Now she was finally able to put it all together. The fact that he didn’t have any books in his house, no magazines or newspapers either. All those months they’d met to work out various details about the wedding, he’d never written anything down. He always just stored the information in his head, even things she knew she’d forget if she didn’t take notes. That time they’d been talking about his pubs over breakfast, when the conversation had turned to her love of books and she’d asked him about his favorite book, hadn’t he immediately pulled away from her? Not to mention the strange way he’d reacted when she asked him if wanted to read one of the books at story time, the flash of terror in his eyes lingering long enough that she’d almost asked him if something was wrong.


“I love you,” she whispered. “You should have told me. You should have trusted me.”


She thought she saw him wince at the word trust, but then his features blurred before her.


“You keep telling me you’ve loved me all this time, but you’ve loved a goddamned fantasy. Not the man I really am. Take a look at me, princess. Take a good long look.”


Sophie tried to focus on Jake’s face, wished she could get the words out to tell him it wasn’t true and that she did see him for exactly who he was, the good and the bad. And she loved all of him. Unconditionally.


“I do know who you really are,” she said, barely able to pitch her voice above a whisper.


“Really? You know me?” He snarled each word at her. “Did you know my father was a drunk and the thing he liked best when he was drunk was to beat me black and blue? Did you know that one day it was so bad I grabbed a knife and made him bleed? Did you know that when he finally drank himself to death I didn’t care, didn’t shed even one goddamned tear for him?”


She tried to open her mouth to tell him the reason she didn’t know any of those things was because, for all his courage, for all his incredible strength, he hadn’t taken the risk of sharing his life with her and trusting her to love him anyway…but she couldn’t get her brain to send out the right messages to her lips.

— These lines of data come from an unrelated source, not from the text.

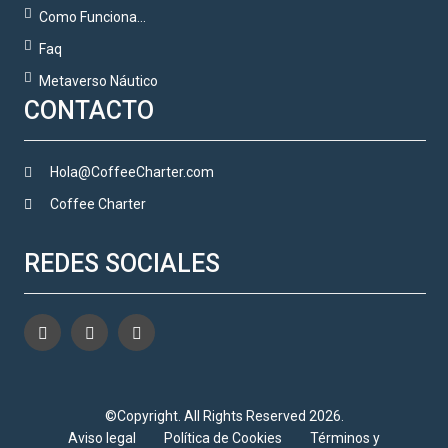
Como Funciona…
Faq
Metaverso Náutico
CONTACTO
Hola@CoffeeCharter.com
Coffee Charter
REDES SOCIALES
©Copyright. All Rights Reserved 2026.
Aviso legal
Política de Cookies
Términos y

“We both know you can’t love a man like me. I was never going to be a father for a reason. I shouldn’t be one, shouldn’t pass these screwed-up genetics on to a couple of innocent kids. But you couldn’t leave me alone, could you? You couldn’t just let me love you from a distance forever and keep you safe from me.”


Forever? Had he just said he’d loved her from a distance all this time and that he’d love her forever?


“I should have never tried to convince you I was worth marrying. Or that I could hack being a father to two kids. We both know you’re all better off without me.”